“Work is love made visible.” -Kahlil Gibran
Or, at least it should be. In the same poem he wrote:
And all urge is blind save when there is knowledge,
And all knowledge is vain save when there is work,
And all work is empty save when there is love…
[T]o love life through labor is to be intimate with life’s
These are the words I remembered during the past few days when I was out-of-town at the home of an avid art collector preparing an exhibition for Fall 2024. I’ve known him for decades and have helped in small ways with the building of his magnificent collection of Scandinavian folk and fine art. He collects with love and seeks to know and understand the origin and meanings of each object with an enthusiasm generally reserved for new romances. He sees the connections among his objects – ceramics, drawings, furniture, glass, metalwork, paintings, prints, sculptures, tapestries – acquiring works that converse with one another and enlarge one’s understanding of existing members of his collection. I smile each time I see a missive from him in my Inbox, always accompanied by photos, and sometimes auction catalogue entries. I can feel his heartfelt jubilation, even when his messages are succinct and descriptive.

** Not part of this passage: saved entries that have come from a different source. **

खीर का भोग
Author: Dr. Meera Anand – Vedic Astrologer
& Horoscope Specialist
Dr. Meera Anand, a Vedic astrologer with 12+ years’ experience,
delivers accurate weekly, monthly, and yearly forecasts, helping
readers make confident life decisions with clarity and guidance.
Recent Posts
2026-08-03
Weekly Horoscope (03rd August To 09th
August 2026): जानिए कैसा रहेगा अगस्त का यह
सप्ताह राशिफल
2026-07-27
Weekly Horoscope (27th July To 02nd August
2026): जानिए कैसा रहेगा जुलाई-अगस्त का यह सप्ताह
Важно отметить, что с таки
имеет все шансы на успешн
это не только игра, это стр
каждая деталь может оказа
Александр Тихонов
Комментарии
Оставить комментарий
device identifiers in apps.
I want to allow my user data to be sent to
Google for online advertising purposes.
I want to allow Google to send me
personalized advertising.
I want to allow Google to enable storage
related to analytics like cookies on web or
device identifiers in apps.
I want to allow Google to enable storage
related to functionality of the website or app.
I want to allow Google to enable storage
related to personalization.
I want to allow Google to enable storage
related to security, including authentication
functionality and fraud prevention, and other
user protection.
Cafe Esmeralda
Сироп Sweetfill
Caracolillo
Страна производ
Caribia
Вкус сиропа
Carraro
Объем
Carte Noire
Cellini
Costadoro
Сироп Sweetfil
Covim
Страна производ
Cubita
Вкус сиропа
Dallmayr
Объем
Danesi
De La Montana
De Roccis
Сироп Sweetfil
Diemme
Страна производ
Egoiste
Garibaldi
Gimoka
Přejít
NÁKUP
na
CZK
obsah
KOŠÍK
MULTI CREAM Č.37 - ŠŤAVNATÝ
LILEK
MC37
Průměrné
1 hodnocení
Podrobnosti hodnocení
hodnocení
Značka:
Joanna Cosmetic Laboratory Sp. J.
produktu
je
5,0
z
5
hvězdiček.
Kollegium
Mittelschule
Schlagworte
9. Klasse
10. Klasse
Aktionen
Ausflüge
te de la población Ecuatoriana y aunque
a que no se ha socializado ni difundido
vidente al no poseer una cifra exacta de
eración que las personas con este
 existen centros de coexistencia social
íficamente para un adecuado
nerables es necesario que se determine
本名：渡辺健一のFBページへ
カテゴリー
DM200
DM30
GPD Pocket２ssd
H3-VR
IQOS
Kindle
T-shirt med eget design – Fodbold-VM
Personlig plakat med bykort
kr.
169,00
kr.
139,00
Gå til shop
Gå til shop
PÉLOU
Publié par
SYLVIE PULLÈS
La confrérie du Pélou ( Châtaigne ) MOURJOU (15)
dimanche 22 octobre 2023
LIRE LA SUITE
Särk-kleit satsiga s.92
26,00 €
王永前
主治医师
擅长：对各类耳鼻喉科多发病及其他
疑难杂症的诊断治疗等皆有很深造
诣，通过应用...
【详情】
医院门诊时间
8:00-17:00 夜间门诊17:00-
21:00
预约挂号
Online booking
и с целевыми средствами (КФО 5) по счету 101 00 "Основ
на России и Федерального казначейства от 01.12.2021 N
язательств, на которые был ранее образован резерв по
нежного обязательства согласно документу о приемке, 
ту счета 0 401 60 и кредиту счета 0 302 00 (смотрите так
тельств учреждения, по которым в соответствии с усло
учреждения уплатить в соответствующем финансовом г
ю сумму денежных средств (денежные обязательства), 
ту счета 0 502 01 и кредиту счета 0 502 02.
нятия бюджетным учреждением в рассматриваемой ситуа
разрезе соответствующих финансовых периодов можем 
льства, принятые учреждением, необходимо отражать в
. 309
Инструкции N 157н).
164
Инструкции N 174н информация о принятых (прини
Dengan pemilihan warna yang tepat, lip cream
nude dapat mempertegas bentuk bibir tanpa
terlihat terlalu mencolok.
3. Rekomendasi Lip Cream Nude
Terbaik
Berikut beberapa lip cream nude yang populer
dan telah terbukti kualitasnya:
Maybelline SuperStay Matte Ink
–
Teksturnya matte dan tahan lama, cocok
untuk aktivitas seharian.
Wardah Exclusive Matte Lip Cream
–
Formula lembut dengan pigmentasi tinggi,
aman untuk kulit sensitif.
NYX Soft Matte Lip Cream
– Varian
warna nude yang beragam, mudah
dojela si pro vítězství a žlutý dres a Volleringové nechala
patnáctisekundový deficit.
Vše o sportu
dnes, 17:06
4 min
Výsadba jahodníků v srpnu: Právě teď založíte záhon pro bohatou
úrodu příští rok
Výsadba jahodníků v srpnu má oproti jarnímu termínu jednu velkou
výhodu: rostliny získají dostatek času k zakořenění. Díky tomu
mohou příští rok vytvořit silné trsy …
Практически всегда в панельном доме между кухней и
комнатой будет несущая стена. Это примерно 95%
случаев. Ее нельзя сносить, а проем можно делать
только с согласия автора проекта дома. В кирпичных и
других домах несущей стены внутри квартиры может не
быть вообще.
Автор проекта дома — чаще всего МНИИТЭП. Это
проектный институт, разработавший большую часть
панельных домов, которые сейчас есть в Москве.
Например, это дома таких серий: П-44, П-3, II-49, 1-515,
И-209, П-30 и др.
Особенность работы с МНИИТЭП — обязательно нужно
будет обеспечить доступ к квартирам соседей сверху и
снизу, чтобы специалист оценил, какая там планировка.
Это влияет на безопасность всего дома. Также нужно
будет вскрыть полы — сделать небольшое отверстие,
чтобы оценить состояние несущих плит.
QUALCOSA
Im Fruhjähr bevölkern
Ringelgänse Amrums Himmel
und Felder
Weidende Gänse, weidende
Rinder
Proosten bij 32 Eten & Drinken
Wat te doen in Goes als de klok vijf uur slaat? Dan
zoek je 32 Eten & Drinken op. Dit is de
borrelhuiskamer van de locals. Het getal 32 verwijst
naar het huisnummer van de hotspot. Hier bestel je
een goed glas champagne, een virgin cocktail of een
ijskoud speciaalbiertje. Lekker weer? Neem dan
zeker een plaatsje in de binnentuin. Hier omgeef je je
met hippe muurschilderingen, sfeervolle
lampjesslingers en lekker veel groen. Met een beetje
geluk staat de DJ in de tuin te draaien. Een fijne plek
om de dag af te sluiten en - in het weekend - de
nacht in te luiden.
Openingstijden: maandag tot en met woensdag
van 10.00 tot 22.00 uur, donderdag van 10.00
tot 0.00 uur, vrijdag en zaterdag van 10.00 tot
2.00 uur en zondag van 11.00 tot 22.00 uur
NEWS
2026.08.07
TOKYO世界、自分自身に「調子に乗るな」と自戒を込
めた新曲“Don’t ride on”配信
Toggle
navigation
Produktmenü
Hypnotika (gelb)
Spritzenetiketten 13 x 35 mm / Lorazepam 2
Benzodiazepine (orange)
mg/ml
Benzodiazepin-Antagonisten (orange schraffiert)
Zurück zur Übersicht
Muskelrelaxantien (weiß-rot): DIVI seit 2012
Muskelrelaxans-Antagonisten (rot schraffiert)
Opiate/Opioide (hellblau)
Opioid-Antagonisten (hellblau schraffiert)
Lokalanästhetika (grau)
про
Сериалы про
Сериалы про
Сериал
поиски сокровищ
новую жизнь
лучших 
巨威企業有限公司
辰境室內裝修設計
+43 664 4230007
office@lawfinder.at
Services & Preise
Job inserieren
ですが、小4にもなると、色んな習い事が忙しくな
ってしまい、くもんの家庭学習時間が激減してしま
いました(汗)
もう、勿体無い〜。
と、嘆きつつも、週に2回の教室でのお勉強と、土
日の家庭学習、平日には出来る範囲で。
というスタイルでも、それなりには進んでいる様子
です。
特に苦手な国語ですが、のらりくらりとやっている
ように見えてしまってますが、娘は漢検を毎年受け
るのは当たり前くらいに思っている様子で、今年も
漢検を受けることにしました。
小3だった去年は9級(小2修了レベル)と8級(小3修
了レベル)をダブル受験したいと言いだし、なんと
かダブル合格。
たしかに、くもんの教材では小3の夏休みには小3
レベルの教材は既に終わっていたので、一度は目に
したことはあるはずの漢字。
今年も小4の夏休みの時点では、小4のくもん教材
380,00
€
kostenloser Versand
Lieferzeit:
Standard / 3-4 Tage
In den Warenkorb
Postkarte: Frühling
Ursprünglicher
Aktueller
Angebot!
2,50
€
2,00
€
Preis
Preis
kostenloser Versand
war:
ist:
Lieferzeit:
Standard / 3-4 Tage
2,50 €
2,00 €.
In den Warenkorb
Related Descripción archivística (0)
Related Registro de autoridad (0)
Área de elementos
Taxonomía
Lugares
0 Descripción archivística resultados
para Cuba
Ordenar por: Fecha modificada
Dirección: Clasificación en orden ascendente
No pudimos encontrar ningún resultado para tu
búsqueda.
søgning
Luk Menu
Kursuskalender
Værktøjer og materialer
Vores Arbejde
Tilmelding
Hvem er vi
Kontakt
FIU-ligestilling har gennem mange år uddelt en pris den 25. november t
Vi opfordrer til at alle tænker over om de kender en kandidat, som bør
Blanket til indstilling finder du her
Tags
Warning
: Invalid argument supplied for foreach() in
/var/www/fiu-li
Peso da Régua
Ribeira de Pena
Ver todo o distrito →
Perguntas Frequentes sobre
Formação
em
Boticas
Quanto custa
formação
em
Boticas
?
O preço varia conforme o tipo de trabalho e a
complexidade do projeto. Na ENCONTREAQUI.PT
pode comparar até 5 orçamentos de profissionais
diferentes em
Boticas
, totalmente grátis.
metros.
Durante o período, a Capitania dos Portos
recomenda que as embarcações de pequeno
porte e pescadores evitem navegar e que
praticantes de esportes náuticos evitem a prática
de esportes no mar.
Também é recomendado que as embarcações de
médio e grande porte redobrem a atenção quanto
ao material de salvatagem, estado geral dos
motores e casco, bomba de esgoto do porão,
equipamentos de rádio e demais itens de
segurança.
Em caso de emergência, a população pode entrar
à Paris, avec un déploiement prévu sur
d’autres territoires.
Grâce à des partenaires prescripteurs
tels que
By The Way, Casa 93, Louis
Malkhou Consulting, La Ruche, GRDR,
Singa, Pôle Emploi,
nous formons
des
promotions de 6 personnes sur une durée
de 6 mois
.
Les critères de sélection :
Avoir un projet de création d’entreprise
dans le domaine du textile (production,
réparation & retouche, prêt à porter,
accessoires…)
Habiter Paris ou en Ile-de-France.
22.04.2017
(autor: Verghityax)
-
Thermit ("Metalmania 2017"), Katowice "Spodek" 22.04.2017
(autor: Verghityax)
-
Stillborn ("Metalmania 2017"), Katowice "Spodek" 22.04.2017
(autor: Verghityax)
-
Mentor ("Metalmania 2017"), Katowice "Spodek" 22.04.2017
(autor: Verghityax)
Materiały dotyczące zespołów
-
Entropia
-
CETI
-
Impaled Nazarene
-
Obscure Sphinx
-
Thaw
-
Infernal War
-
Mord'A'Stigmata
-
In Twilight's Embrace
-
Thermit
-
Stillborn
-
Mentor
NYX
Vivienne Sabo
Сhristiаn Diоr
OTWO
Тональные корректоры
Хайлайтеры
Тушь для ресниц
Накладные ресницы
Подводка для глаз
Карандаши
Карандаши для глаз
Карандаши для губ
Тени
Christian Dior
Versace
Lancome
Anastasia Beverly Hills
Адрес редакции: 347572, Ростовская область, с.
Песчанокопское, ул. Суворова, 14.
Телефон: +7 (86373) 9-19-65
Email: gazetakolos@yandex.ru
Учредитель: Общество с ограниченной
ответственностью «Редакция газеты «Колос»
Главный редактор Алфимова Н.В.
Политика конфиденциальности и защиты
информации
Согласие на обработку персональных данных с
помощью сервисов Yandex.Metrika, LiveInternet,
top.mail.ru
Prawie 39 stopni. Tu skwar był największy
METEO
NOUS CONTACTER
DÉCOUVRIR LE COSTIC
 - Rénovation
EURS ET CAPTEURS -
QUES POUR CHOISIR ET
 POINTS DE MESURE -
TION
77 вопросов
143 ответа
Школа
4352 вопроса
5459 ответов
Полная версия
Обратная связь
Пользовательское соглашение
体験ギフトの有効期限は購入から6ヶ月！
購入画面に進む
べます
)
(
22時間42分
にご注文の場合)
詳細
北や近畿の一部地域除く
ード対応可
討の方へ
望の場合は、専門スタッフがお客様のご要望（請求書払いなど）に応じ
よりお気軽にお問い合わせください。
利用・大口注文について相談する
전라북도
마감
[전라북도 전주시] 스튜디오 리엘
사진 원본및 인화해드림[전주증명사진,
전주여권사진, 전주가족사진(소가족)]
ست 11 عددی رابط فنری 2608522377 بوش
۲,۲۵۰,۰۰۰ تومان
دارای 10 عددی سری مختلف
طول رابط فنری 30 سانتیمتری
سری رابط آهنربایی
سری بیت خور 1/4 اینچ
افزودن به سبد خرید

I was not alone. My co-curator is an internationally renowned Edvard Munch expert I have known since grad school. We’ve had strangely parallel lives that facilitate communication – verbal and non-verbal – and we enjoy working and playing together. And to aid two scholars accustomed to envisioning exhibitions of two-dimensional works, we invited a designer whose knowledge and patience made my first solo curatorial experience – a Rodin exhibition at the Brooklyn Museum in the mid-1980s – one of the highlights of my career. I knew the chemistry among us would be good, but how good, I couldn’t imagine.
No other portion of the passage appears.